● **THE DATA**:

★ ★ ★ ★ ★ ★ ★

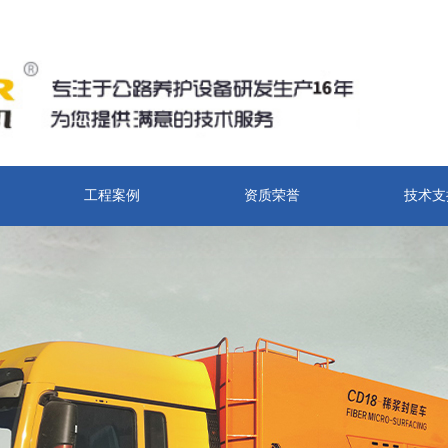
工程案例
资质荣誉
技术支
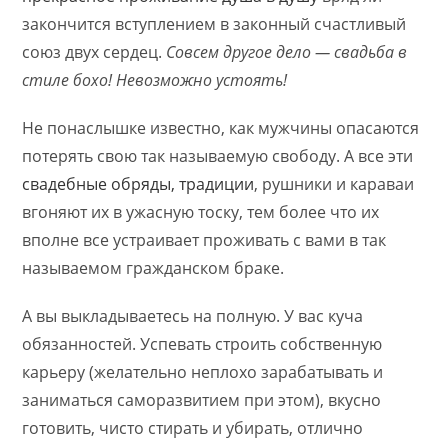
закончится вступлением в законный счастливый
союз двух сердец.
Совсем другое дело — свадьба в
стиле бохо! Невозможно устоять!
Не понаслышке известно, как мужчины опасаются
потерять свою так называемую свободу. А все эти
свадебные обряды, традиции
, рушники и караваи
вгоняют их в ужасную тоску, тем более что их
вполне все устраивает проживать с вами в так
называемом гражданском браке.
А вы выкладываетесь на полную. У вас куча
обязанностей. Успевать строить собственную
карьеру (желательно неплохо зарабатывать и
заниматься саморазвитием при этом), вкусно
готовить, чисто стирать и убирать, отлично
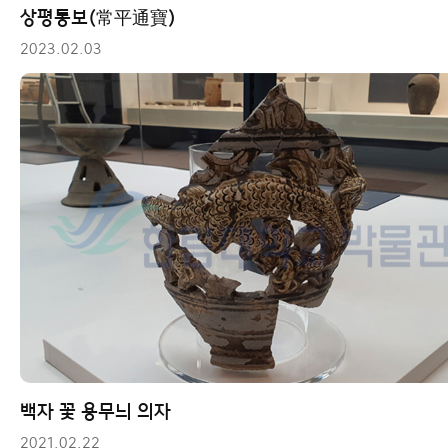
상평통보(常平通寶)
2023.02.03
백자 꽃 용무늬 의자
2021.02.22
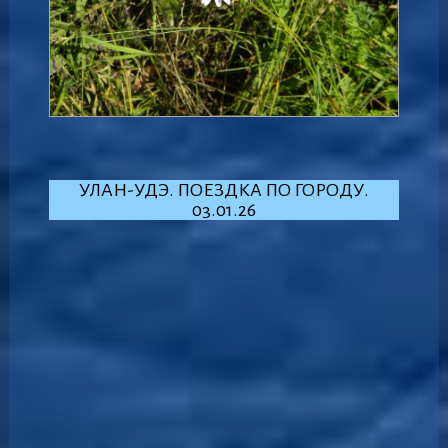
УЛАН-УДЭ. ПОЕЗДКА ПО ГОРОДУ.
03.01.26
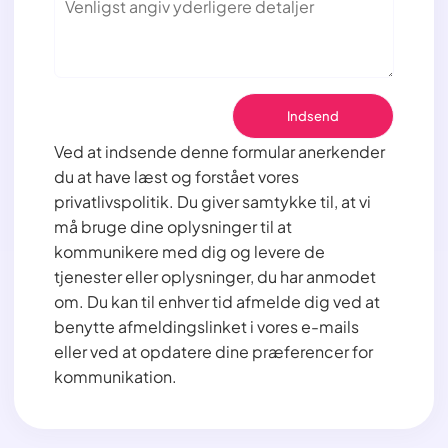
Ved at indsende denne formular anerkender
du at have læst og forstået vores
privatlivspolitik. Du giver samtykke til, at vi
må bruge dine oplysninger til at
kommunikere med dig og levere de
tjenester eller oplysninger, du har anmodet
om. Du kan til enhver tid afmelde dig ved at
benytte afmeldingslinket i vores e-mails
eller ved at opdatere dine præferencer for
kommunikation.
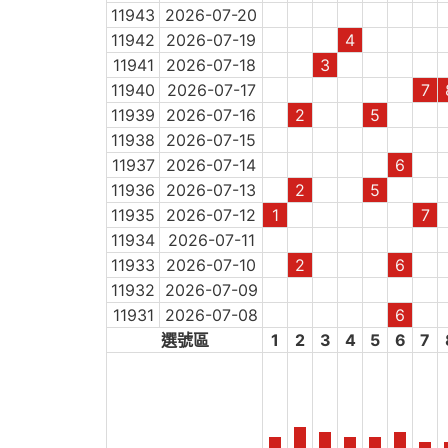
11943
2026-07-20
11942
2026-07-19
4
11941
2026-07-18
3
11940
2026-07-17
7
11939
2026-07-16
2
5
11938
2026-07-15
11937
2026-07-14
6
11936
2026-07-13
2
5
11935
2026-07-12
1
7
11934
2026-07-11
11933
2026-07-10
2
6
11932
2026-07-09
11931
2026-07-08
6
選號區
1
2
3
4
5
6
7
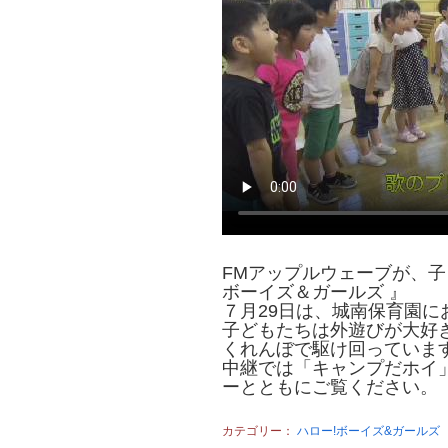
FMアップルウェーブが、
ボーイズ＆ガールズ 』
７月29日は、城南保育園に
子どもたちは外遊びが大好
くれんぼで駆け回っていま
中継では「キャンプだホイ
ーとともにご覧ください。
カテゴリー：
ハロー!ボーイズ&ガールズ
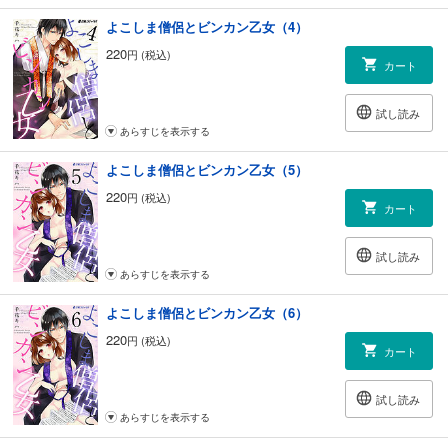
よこしま僧侶とビンカン乙女（4）
220
円 (税込)
カート
試し読み
あらすじを表示する
よこしま僧侶とビンカン乙女（5）
220
円 (税込)
カート
試し読み
あらすじを表示する
よこしま僧侶とビンカン乙女（6）
220
円 (税込)
カート
試し読み
あらすじを表示する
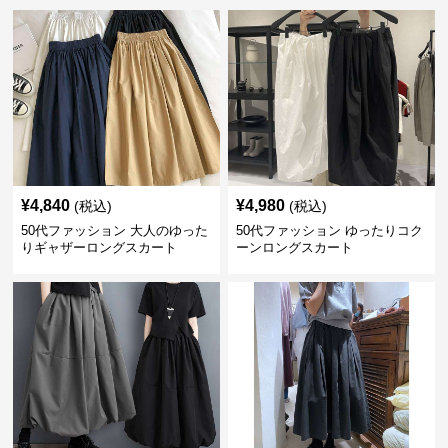
¥
4,840
¥
4,980
(税込)
(税込)
50代ファッション 大人のゆった
50代ファッション ゆったりコク
りギャザーロングスカート
ーンロングスカート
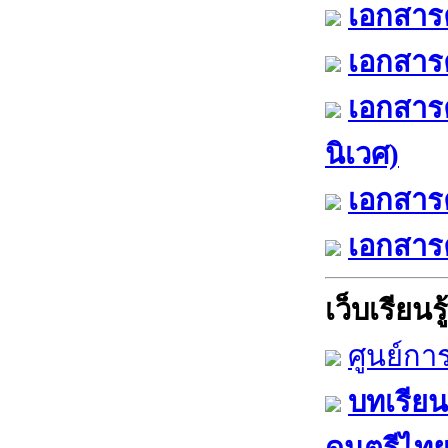
เอกสารค
เอกสารค
เอกสาร
นิเวศ)
เอกสารค
เอกสารค
เว็บเรียนรู้
ศูนย์กา
บทเรียน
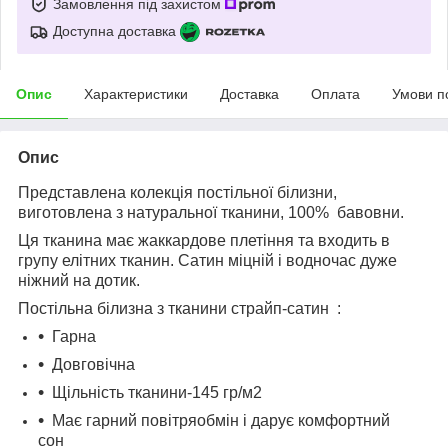
Замовлення під захистом
Доступна доставка
Опис
Характеристики
Доставка
Оплата
Умови п
Опис
Представлена колекція постільної білизни,
виготовлена з натуральної тканини, 100% бавовни.
Ця тканина має жаккардове плетіння та входить в
групу елітних тканин. Сатин міцній і водночас дуже
ніжний на дотик.
Постільна білизна з тканини страйп-сатин :
Гарна
Довговічна
Щільність тканини-145 гр/м2
Має гарний повітряобмін і дарує комфортний
сон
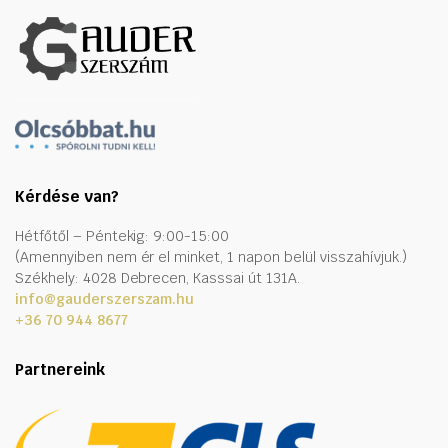
Kérdése van?
Hétfőtől – Péntekig: 9:00-15:00
(Amennyiben nem ér el minket, 1 napon belül visszahívjuk.)
Székhely: 4028 Debrecen, Kasssai út 131A.
info@gauderszerszam.hu
+36 70 944 8677
Partnereink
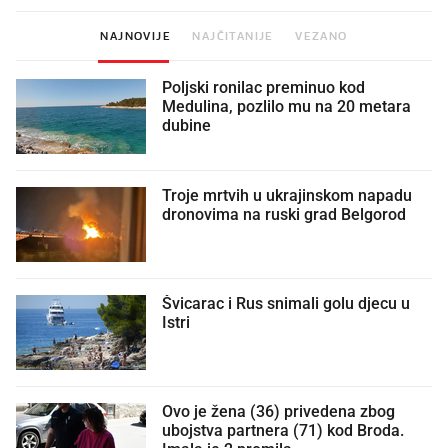
NAJNOVIJE
NAJČITANIJE
VEZANO
Poljski ronilac preminuo kod
Medulina, pozlilo mu na 20 metara
dubine
Troje mrtvih u ukrajinskom napadu
dronovima na ruski grad Belgorod
Švicarac i Rus snimali golu djecu u
Istri
Ovo je žena (36) privedena zbog
ubojstva partnera (71) kod Broda.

★ ★ ★ ★ ★ ★ ★

● **WORK ORDER**:
The required output is every line from the beginning of the material above through the line with "виготовлена з натуральної", exact and without pictures.

● **RESULT OF THE EXERCISE**:
工程案例
资质荣誉
技术支
закончится вступлением в законный счастливый
союз двух сердец.
Совсем другое дело — свадьба в
стиле бохо! Невозможно устоять!
Не понаслышке известно, как мужчины опасаются
потерять свою так называемую свободу. А все эти
свадебные обряды, традиции
, рушники и караваи
вгоняют их в ужасную тоску, тем более что их
вполне все устраивает проживать с вами в так
называемом гражданском браке.
А вы выкладываетесь на полную. У вас куча
обязанностей. Успевать строить собственную
карьеру (желательно неплохо зарабатывать и
заниматься саморазвитием при этом), вкусно
готовить, чисто стирать и убирать, отлично
상평통보(常平通寶)
2023.02.03
백자 꽃 용무늬 의자
2021.02.22
УЛАН-УДЭ. ПОЕЗДКА ПО ГОРОДУ.
03.01.26
Ved at indsende denne formular anerkender
du at have læst og forstået vores
privatlivspolitik. Du giver samtykke til, at vi
må bruge dine oplysninger til at
kommunikere med dig og levere de
tjenester eller oplysninger, du har anmodet
om. Du kan til enhver tid afmelde dig ved at
benytte afmeldingslinket i vores e-mails
eller ved at opdatere dine præferencer for
kommunikation.
11943
2026-07-20
11942
2026-07-19
4
11941
2026-07-18
3
11940
2026-07-17
7
11939
2026-07-16
2
5
11938
2026-07-15
11937
2026-07-14
6
11936
2026-07-13
2
5
11935
2026-07-12
1
7
11934
2026-07-11
11933
2026-07-10
2
6
11932
2026-07-09
11931
2026-07-08
6
選號區
1
2
3
4
5
6
7
FMアップルウェーブが、
ボーイズ＆ガールズ 』
７月29日は、城南保育園に
子どもたちは外遊びが大好
くれんぼで駆け回っていま
中継では「キャンプだホイ
ーとともにご覧ください。
カテゴリー：
ハロー!ボーイズ&ガールズ
よこしま僧侶とビンカン乙女（4）
220
円 (税込)
カート
試し読み
あらすじを表示する
よこしま僧侶とビンカン乙女（5）
220
円 (税込)
カート
試し読み
あらすじを表示する
よこしま僧侶とビンカン乙女（6）
220
円 (税込)
カート
試し読み
あらすじを表示する
¥
4,840
¥
4,980
(税込)
(税込)
50代ファッション 大人のゆった
50代ファッション ゆったりコク
りギャザーロングスカート
ーンロングスカート
เอกสารค
เอกสารค
เอกสาร
นิเวศ)
เอกสารค
เอกสารค
เว็บเรียนรู้
ศูนย์กา
บทเรียน
Замовлення під захистом
Доступна доставка
Опис
Характеристики
Доставка
Оплата
Умови п
Опис
Представлена колекція постільної білизни,
виготовлена з натуральної тканини, 100% бавовни.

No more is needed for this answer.